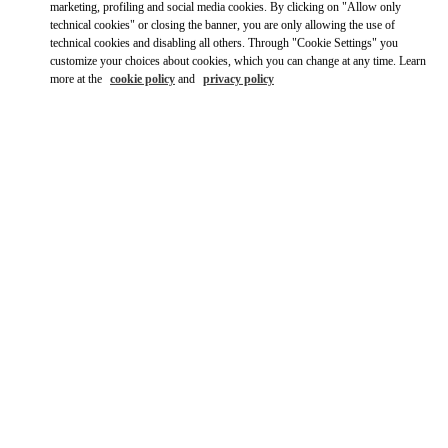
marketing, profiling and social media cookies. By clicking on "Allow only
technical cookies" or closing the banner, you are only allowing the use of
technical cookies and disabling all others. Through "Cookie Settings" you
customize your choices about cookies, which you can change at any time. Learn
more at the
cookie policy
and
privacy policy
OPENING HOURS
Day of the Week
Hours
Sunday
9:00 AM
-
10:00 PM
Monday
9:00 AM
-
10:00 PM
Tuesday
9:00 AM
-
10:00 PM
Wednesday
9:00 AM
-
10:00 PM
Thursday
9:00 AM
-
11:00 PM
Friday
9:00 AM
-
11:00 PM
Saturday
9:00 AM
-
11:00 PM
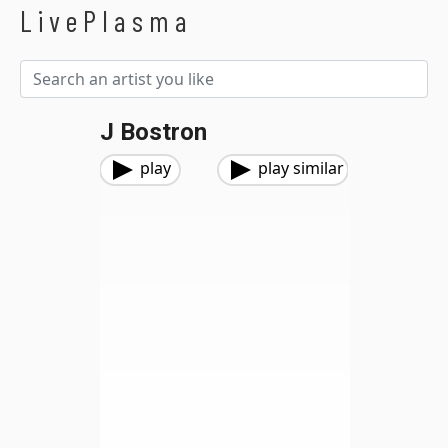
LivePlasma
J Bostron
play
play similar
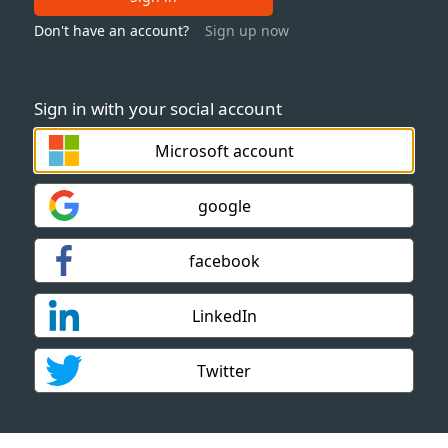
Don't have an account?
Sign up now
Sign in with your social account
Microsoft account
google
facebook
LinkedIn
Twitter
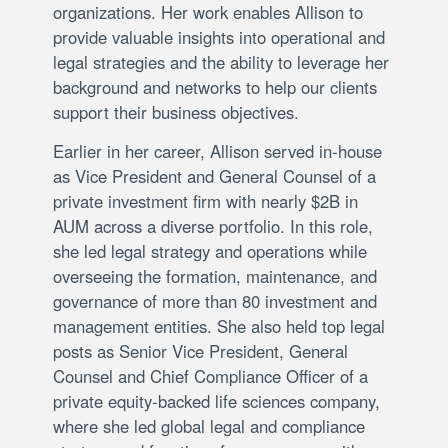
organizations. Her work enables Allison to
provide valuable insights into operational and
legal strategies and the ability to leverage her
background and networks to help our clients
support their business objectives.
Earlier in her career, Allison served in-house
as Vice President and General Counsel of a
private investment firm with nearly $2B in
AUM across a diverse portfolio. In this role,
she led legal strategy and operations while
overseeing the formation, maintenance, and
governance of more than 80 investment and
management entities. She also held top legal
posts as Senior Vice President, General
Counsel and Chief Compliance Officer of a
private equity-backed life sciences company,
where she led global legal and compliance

────────────────────────────────────────

(ASSIGNMENT)
Each entry is to be given again exactly as it stands, with its pictures removed.

(EXERCISE OUTPUT)
marketing, profiling and social media cookies. By clicking on "Allow only
technical cookies" or closing the banner, you are only allowing the use of
technical cookies and disabling all others. Through "Cookie Settings" you
customize your choices about cookies, which you can change at any time. Learn
more at the
cookie policy
and
privacy policy
OPENING HOURS
Day of the Week
Hours
Sunday
9:00 AM
-
10:00 PM
Monday
9:00 AM
-
10:00 PM
Tuesday
9:00 AM
-
10:00 PM
Wednesday
9:00 AM
-
10:00 PM
Thursday
9:00 AM
-
11:00 PM
Friday
9:00 AM
-
11:00 PM
Saturday
9:00 AM
-
11:00 PM
LivePlasma
J Bostron
play
play similar
Don't have an account?
Sign up now
Sign in with your social account
Microsoft account
google
facebook
LinkedIn
Twitter
organizations. Her work enables Allison to
provide valuable insights into operational and
legal strategies and the ability to leverage her
background and networks to help our clients
support their business objectives.
Earlier in her career, Allison served in-house
as Vice President and General Counsel of a
private investment firm with nearly $2B in
AUM across a diverse portfolio. In this role,
she led legal strategy and operations while
overseeing the formation, maintenance, and
governance of more than 80 investment and
management entities. She also held top legal
posts as Senior Vice President, General
Counsel and Chief Compliance Officer of a
private equity-backed life sciences company,
where she led global legal and compliance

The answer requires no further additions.